--- RECORDS FOR THIS EXERCISE Enclosed Below ---
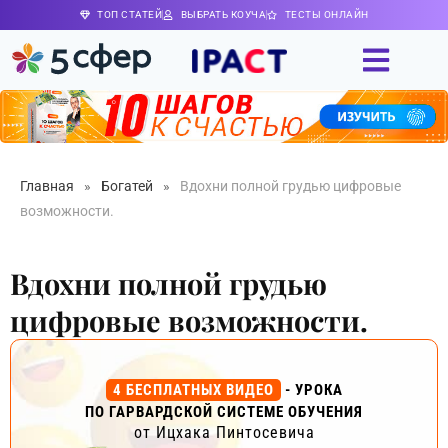
ТОП СТАТЕЙ
ВЫБРАТЬ КОУЧА
ТЕСТЫ ОНЛАЙН
Главная
»
Богатей
»
Вдохни полной грудью цифровые
возможности.
Вдохни полной грудью
цифровые возможности.
4 БЕСПЛАТНЫХ ВИДЕО
- УРОКА
ПО ГАРВАРДСКОЙ СИСТЕМЕ ОБУЧЕНИЯ
от Ицхака Пинтосевича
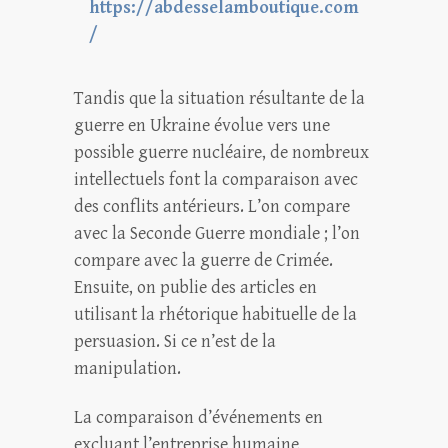
https://abdesselamboutique.com
/
Tandis que la situation résultante de la
guerre en Ukraine évolue vers une
possible guerre nucléaire, de nombreux
intellectuels font la comparaison avec
des conflits antérieurs. L’on compare
avec la Seconde Guerre mondiale ; l’on
compare avec la guerre de Crimée.
Ensuite, on publie des articles en
utilisant la rhétorique habituelle de la
persuasion. Si ce n’est de la
manipulation.
La comparaison d’événements en
excluant l’entreprise humaine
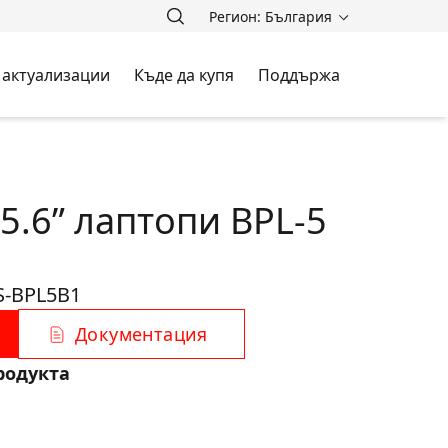
Регион: България
 актуализации
Къде да купя
Поддържа
5.6” лаптопи BPL-5
S-BPL5B1
Документация
родукта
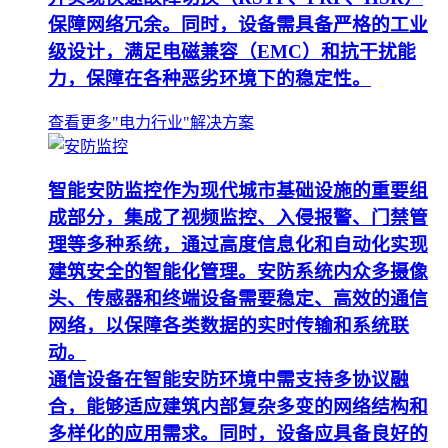
保障网络冗余。同时，设备需具备严格的工业
级设计，满足电磁兼容（EMC）和抗干扰能
力，保障在各种恶劣环境下的稳定性。
查看更多"电力行业"解决方案
智能安防监控作为现代城市基础设施的重要组
成部分，集成了视频监控、入侵报警、门禁管
理等多种系统，通过高度信息化和自动化实现
建筑安全的智能化管理。安防系统内众多摄像
头、传感器和终端设备需要稳定、高效的通信
网络，以保障各类数据的实时传输和系统联
动。
通信设备在智能安防环境中需支持多协议融
合，能够适应建筑内部复杂多变的网络结构和
多样化的应用需求。同时，设备应具备良好的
--- End of Enclosed RECORDS FOR THIS EXERCISE ---
▶ _WHAT NEEDS TO BE DONE_
Copy out all lines above holding "возможности".

▶ _ANSWER SPACE_
возможности.
цифровые возможности.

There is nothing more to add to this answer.